▸ Work instructions:
Apart from the pictures, every entry must be retyped exactly.

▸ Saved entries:
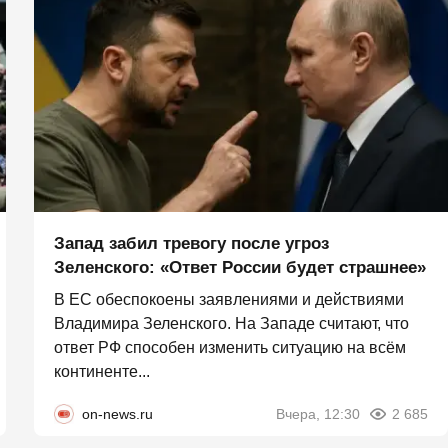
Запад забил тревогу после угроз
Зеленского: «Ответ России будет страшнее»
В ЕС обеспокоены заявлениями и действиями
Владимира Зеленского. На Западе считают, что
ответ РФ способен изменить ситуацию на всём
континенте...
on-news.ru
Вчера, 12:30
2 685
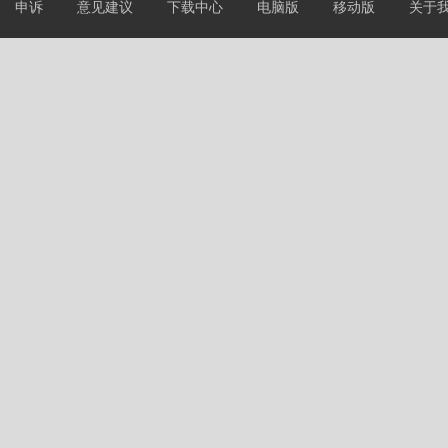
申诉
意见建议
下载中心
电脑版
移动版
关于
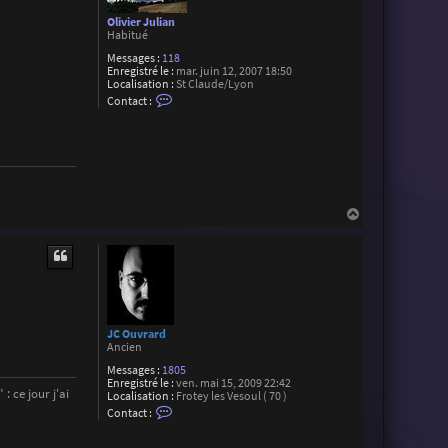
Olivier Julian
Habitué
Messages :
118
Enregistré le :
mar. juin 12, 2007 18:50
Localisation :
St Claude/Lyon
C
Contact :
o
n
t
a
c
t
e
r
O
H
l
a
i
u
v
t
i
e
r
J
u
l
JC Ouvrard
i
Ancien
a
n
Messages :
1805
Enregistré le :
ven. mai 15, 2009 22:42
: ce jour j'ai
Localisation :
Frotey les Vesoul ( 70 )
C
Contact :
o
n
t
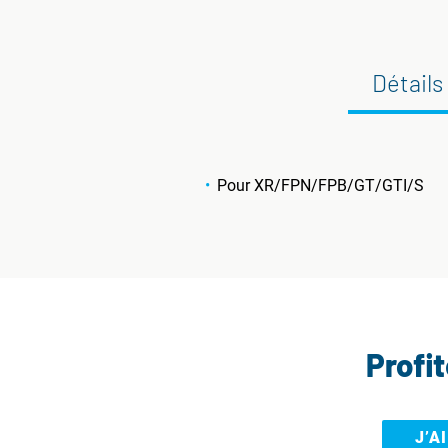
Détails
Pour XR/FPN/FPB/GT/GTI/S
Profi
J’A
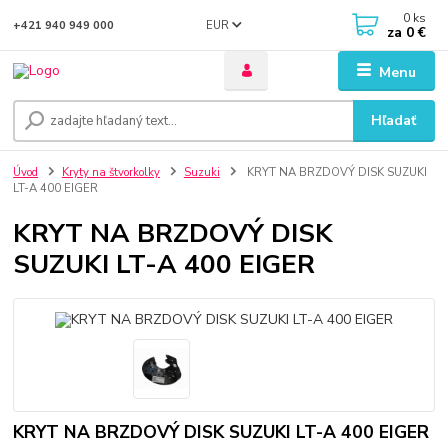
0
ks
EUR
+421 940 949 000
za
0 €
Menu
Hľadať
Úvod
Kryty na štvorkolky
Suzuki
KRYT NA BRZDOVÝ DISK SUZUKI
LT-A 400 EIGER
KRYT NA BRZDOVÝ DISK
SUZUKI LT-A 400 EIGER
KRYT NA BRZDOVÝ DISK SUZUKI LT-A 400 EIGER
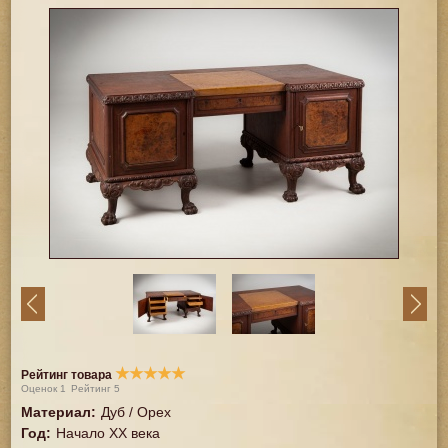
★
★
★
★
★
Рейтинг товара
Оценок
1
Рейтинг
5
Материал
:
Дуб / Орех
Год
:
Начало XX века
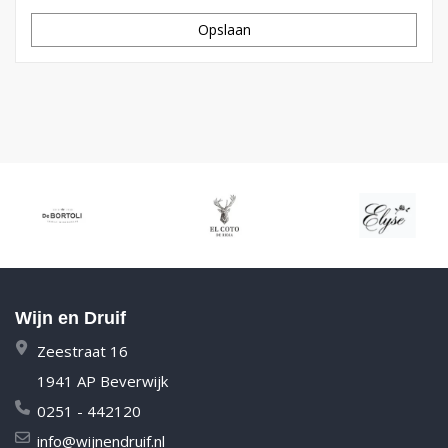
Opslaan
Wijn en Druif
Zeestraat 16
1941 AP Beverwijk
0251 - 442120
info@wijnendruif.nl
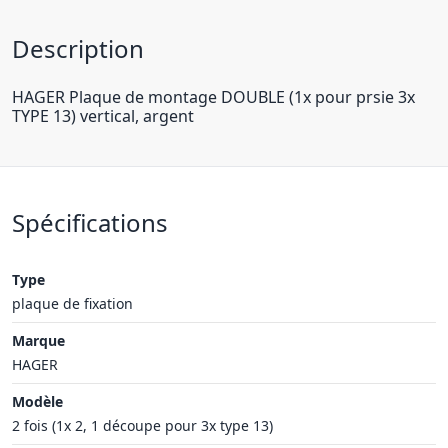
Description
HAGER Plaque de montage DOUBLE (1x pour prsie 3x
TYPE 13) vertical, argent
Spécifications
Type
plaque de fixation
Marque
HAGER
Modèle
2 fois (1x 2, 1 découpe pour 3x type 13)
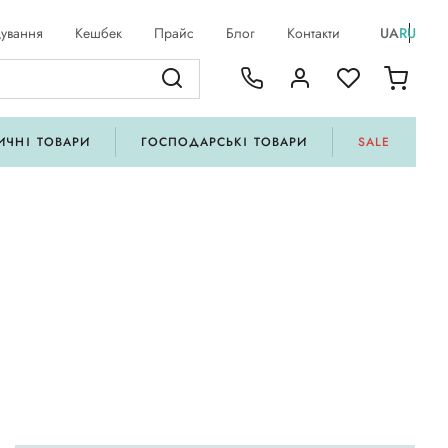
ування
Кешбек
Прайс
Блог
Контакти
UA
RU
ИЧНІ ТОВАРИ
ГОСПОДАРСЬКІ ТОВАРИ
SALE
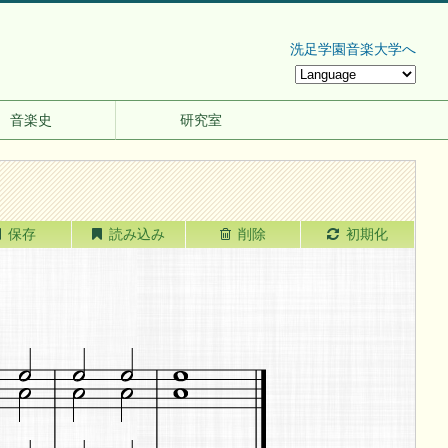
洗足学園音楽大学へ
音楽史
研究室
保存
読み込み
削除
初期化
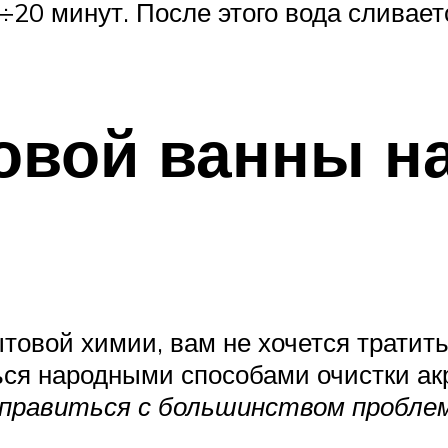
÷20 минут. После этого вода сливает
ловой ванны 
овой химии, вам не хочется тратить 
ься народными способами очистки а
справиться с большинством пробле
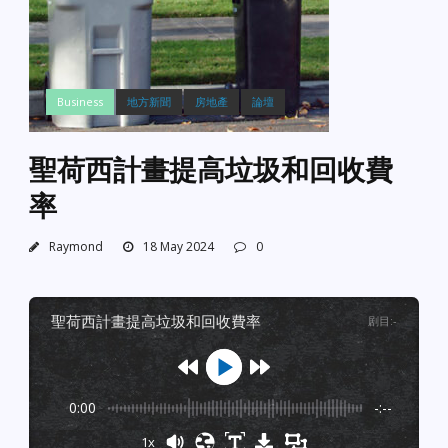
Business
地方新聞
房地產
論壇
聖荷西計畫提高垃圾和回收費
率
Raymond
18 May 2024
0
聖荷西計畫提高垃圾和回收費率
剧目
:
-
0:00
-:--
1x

▸ Exercise response:
Запад забил тревогу после угроз
Зеленского: «Ответ России будет страшнее»
В ЕС обеспокоены заявлениями и действиями
Владимира Зеленского. На Западе считают, что
ответ РФ способен изменить ситуацию на всём
континенте...
on-news.ru
Вчера, 12:30
2 685
申诉
意见建议
下载中心
电脑版
移动版
关于
Olivier Julian
Habitué
Messages :
118
Enregistré le :
mar. juin 12, 2007 18:50
Localisation :
St Claude/Lyon
C
Contact :
o
n
t
a
c
t
e
r
O
H
l
a
i
u
v
t
i
e
r
J
u
l
JC Ouvrard
i
Ancien
a
n
Messages :
1805
Enregistré le :
ven. mai 15, 2009 22:42
: ce jour j'ai
Localisation :
Frotey les Vesoul ( 70 )
C
Contact :
o
n
t
Détails
Pour XR/FPN/FPB/GT/GTI/S
Profi
J’A
0
ks
EUR
+421 940 949 000
za
0 €
Menu
Hľadať
Úvod
Kryty na štvorkolky
Suzuki
KRYT NA BRZDOVÝ DISK SUZUKI
LT-A 400 EIGER
KRYT NA BRZDOVÝ DISK
SUZUKI LT-A 400 EIGER
KRYT NA BRZDOVÝ DISK SUZUKI LT-A 400 EIGER
★
★
★
★
★
Рейтинг товара
Оценок
1
Рейтинг
5
Материал
:
Дуб / Орех
Год
:
Начало XX века
Opslaan
Wijn en Druif
Zeestraat 16
1941 AP Beverwijk
0251 - 442120
info@wijnendruif.nl
Description
HAGER Plaque de montage DOUBLE (1x pour prsie 3x
TYPE 13) vertical, argent
Spécifications
Type
plaque de fixation
Marque
HAGER
Modèle
2 fois (1x 2, 1 découpe pour 3x type 13)
ування
Кешбек
Прайс
Блог
Контакти
UA
RU
ИЧНІ ТОВАРИ
ГОСПОДАРСЬКІ ТОВАРИ
SALE
洗足学園音楽大学へ
音楽史
研究室
保存
読み込み
削除
初期化
÷20 минут. После этого вода сливает
ловой ванны 
овой химии, вам не хочется тратить 
ься народными способами очистки а
справиться с большинством пробле
Business
地方新聞
房地產
論壇
聖荷西計畫提高垃圾和回收費
率
Raymond
18 May 2024
0
聖荷西計畫提高垃圾和回收費率
剧目
:
-
0:00
-:--
1x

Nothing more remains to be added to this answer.